USask’s Merlis Belsher Place has been chosen as the site of a Saskatchewan Health Authority field hospital to treat COVID-19 patients during the coronavirus pandemic, if additional hospital beds are needed. (Photo: James Shewaga)

USask’s Merlis Belsher Place being prepped to serve as possible pandemic field hospital

Preparations are underway to transform the University of Saskatchewan’s (USask) Merlis Belsher Place into a potential pandemic field hospital.

USask recently made the state-of-the-art multipurpose complex available to the Saskatchewan Health Authority (SHA) to house up to 250 coronavirus patients on an emergency basis, if Saskatoon experiences a sudden surge in COVID-19 cases.

“We are working closely with SHA to support them in any way that we can throughout this process,” said Wade Epp, USask’s associate vice-president of services. “We talk about our commitment to be The University the World Needs and it’s not lost on me that this is one of those times where the community has asked and we are working hard to deliver on that.”

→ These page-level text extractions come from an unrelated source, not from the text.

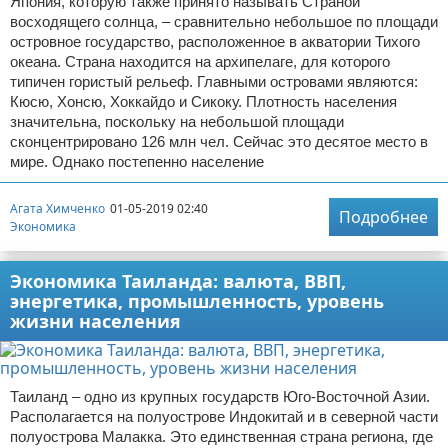
Япония, которую также принято называть Страной
восходящего солнца, – сравнительно небольшое по площади
островное государство, расположенное в акватории Тихого
океана. Страна находится на архипелаге, для которого
типичен гористый рельеф. Главными островами являются:
Кюсю, Хонсю, Хоккайдо и Сикоку. Плотность населения
значительна, поскольку на небольшой площади
сконцентрировано 126 млн чел. Сейчас это десятое место в
мире. Однако постепенно население
Агата Химченко
01-05-2019 02:40
Подробнее
Экономика
Экономика Таиланда: валюта, ВВП,
энергетика, промышленность, уровень
жизни населения
Таиланд – одно из крупных государств Юго-Восточной Азии.
Располагается на полуострове Индокитай и в северной части
полуострова Малакка. Это единственная страна региона, где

The SHA has toured the facility and conducted logistical plans for setting up the field hospital in the 120,000-square-foot complex, which is home to Huskies hockey and basketball practice facilities with two regulation-sized ice rinks and two full-sized basketball courts, as well as the Ron and Jane Graham Sport Science and Health Centre.

“We have very detailed footprints, down to where the cots for the structures will be,” SHA Saskatoon Incident Commander Suzanne Mahaffey told reporters during a briefing last Thursday.

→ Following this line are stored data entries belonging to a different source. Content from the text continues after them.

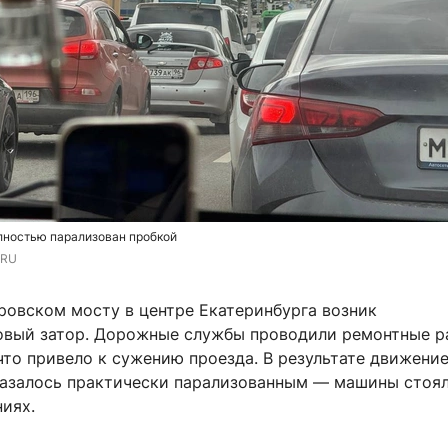
лностью парализован пробкой
.RU
ровском мосту в центре Екатеринбурга возник
вый затор. Дорожные службы проводили ремонтные р
что привело к сужению проезда. В результате движение
азалось практически парализованным — машины стоял
иях.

The addition of the field hospital on campus would bring capacity in Saskatoon—at Royal University Hospital, City Hospital, St. Paul’s Hospital and the Merlis Belsher Place facility—up to 1,266 beds for COVID-19 treatment and 301 beds for other patients.
A look inside the University of Saskatchewan’s Merlis Belsher Place, which could soon be transformed into a field hospital to support the Saskatchewan Health Authority during the COVID-19 pandemic. (Photo: Jeff Drake)

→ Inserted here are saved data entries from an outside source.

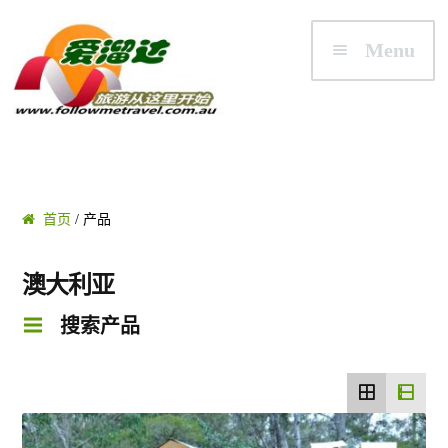
Skip to navigation
Skip to content
Menu
首页
首页
/ 产品
澳大利亚
澳大利亚
悉尼/新州 NSW
搜索产品
墨尔本/维州 VIC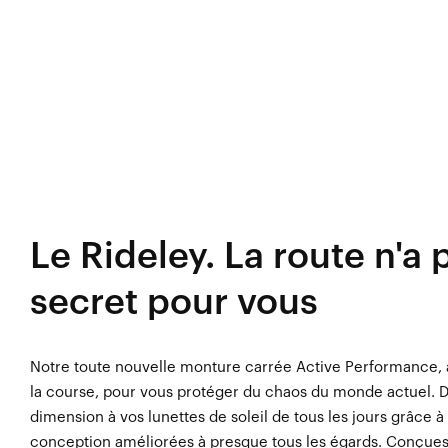
Le Rideley. La route n'a 
secret pour vous
Notre toute nouvelle monture carrée Active Performance, au
la course, pour vous protéger du chaos du monde actuel. 
dimension à vos lunettes de soleil de tous les jours grâce à
conception améliorées à presque tous les égards. Conçues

“We have triggers that once City Hospital is approximately 50 per cent full, we will be starting to ensure that our field hospital is ready to go and that we’ve done simulation exercises so that we can do that care safely in a non-traditional setting,” Mahaffey stated.

Epp said USask officials—led by project manager Michael Thompson—and staff at Nustadia Recreation, the third-party operator of Merlis Belsher Place, are providing logistical and planning support for SHA as it ramps up preparations.

“We are following SHA’s lead and I know they are looking at as tight of a timeline as possible,” said Epp. “I know there are a lot of moving parts and they are moving as quickly as possible to be up and running, if needed.”

Next steps would involve removing and relocating equipment and items from the Huskie hockey, basketball and soccer team rooms as well as other facility equipment located on the ground floor in preparation for the set up of assessment/treatment, support services and staff areas. The second floor of the facility, which houses the Ron and Jane Graham Sport Science and Health Centre, is not expected to be used for the field hospital at this time.

“A team has been pulled together to help generate a plan to complete the move in a safe and efficient manner,” said Dr. Chad London (PhD), dean of the College of Kinesiology and member of the Huskie Athletics Board of Trustees.

“We appreciate everyone’s patience and co-operations throughout the COVID-19 situation and continue to be proud to support our front-line workers, community, and province in any way possible.”

Astute advanced planning of the facility and additional financial investment set the stage for Merlis Belsher Place to serve as a potential emergency facility for situations like this.

USask’s safety and resources leadership team identified that enhancements in the design of the new building would support the university’s emergency management plan. James Cook, manager of campus planning, made the recommendation to upgrade construction of Merlis Belsher Place from the standard “normal” category to “high” under the National Building Code of Canada, to position it for emergency use. Cheryl Carver, associate vice-president of people and resources, identified the Safe Campus Fund as a source for financing the upgrades.

“The initial thought was that it was a large open facility that, if upgraded to a higher importance category, could serve in the event of a crisis at the university or within the region,” said Greg Fowler, vice-president of finance and resources, who approved the final decision to upgrade Merlis Belsher Place.

Those enhanced construction efforts, including higher engineering load factors to enable the building to withstand increasingly significant wind, snow, earthquake and other emergency events, have positioned Merlis Belsher Place to serve the community as a possible pandemic field hospital.